The key legal point in plain English

The PIC did not accept that a rear-end impact automatically proved the claimant was wholly or mostly at fault. The insurer carried the burden of proof. It had to persuade the Commission that, on all of the evidence, the accident was caused wholly or mostly by Mr Cheng’s own fault.

Senior Member Williams referred to authorities including Podrebersek, Axiak v Ingram, Allianz v Shuk, and AAI v Evic. One practical takeaway is especially useful for claimants: relative culpability cannot be assessed the way insurers often want unless there are at least two culpable parties in the frame.

Why the insurer lost

  • the stopped vehicle was a motorway hazard in the travel lane
  • hazard lights were not activated on that stationary vehicle
  • the vehicle in front of Mr Cheng changed lanes suddenly, obscuring and then revealing the danger late
  • Mr Cheng braked once the hazard became visible
  • the evidence did not prove he failed to exercise reasonable care in the circumstances

That combination mattered. The case did not turn on an abstract idea that following drivers are always to blame. It turned on what could actually be seen, when it could be seen, and whether the insurer had proved unreasonable driving by the claimant.

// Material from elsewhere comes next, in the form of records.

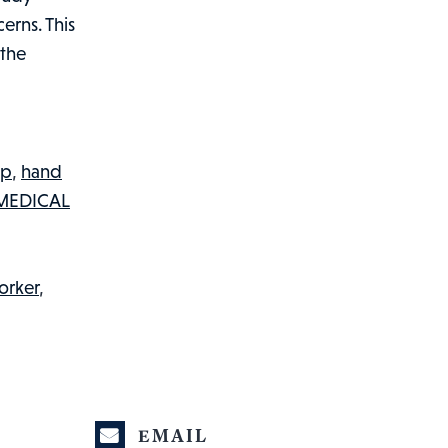
erns. This
 the
ip
,
hand
MEDICAL
orker
,
EMAIL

Why Cheng is useful for real disputes

Claimants often receive insurer decisions that feel mechanically reasoned: rear-end crash, therefore fault; fault, therefore benefits stop. Cheng shows why that approach can be wrong. The statutory test is about whether the accident was caused wholly or mostly by the claimant’s fault, not whether the claimant happened to strike the rear of something.

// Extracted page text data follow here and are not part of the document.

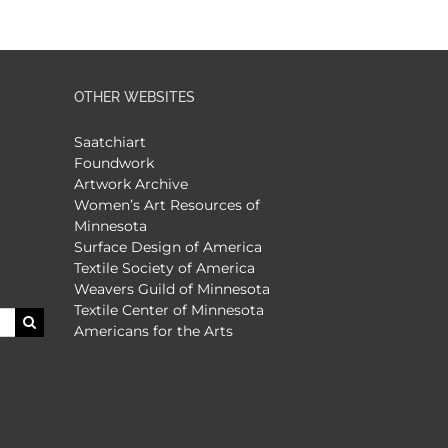
OTHER WEBSITES
Saatchiart
Foundwork
Artwork Archive
Women’s Art Resources of
Minnesota
Surface Design of America
Textile Society of America
Weavers Guild of Minnesota
Textile Center of Minnesota
Americans for the Arts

If the hazard was obscured, if another vehicle moved unexpectedly, if a stopped vehicle was left in-lane without proper warning, or if the factual reconstruction is incomplete, the insurer may not be able to prove the high-fault conclusion it wants.

Claimant takeaway

Do not assume a rear-end collision ends the argument. In stopped-vehicle motorway cases, timing, visibility, lane movements, warning lights, and contemporaneous records can completely change the analysis.

What to gather if you are fighting this issue

  • the insurer denial or cessation notice
  • police event and any infringement material
  • hospital and ambulance records describing the crash mechanism
  • photos, dashcam, or witness evidence about the stopped vehicle and lane movements
  • your own clear timeline of when the hazard became visible and what you did next

For readers wanting the source decision, AustLII is here: Cheng v Insurance Australia Limited t/as NRMA Insurance [2025] NSWPIC 566.

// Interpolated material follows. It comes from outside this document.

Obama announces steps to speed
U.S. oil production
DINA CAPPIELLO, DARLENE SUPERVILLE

Frequently asked questions

What was decided in Cheng v Insurance Australia Limited t/as NRMA Insurance [2025] NSWPIC 566?
The PIC decided the 1 October 2023 motorway accident was not caused wholly or mostly by Mr Cheng’s fault for the purposes of ss 3.11 and 3.28 of the Motor Accident Injuries Act 2017. That meant the insurer could not rely on those sections to stop statutory benefits after 52 weeks.
Why was this decision important for claimants?
It shows that a rear-end collision does not automatically mean the following driver was mostly at fault. The insurer still had to prove contributory negligence for the motor accident itself, and the Member found the evidence did not establish that here.
What facts helped Mr Cheng?
The decision focused on the stationary vehicle being in the motorway lane, hazard lights not being activated, the vehicle ahead changing lanes suddenly, and Mr Cheng having only a short time to perceive and react to the danger.
Does Cheng mean every rear-end motorway crash is winnable?
No. Each case still turns on its own facts, road conditions, distances, speed, visibility, and available evidence. Cheng is useful because it shows the insurer carries the burden of proving the claimant was wholly or mostly at fault.
What should I do if an insurer says I rear-ended a stopped vehicle so I must be mostly at fault?
Act quickly. Preserve the factual sequence, obtain police and hospital material, identify any sudden lane changes or visibility issues, and use internal review and the correct PIC pathway before the evidence goes stale.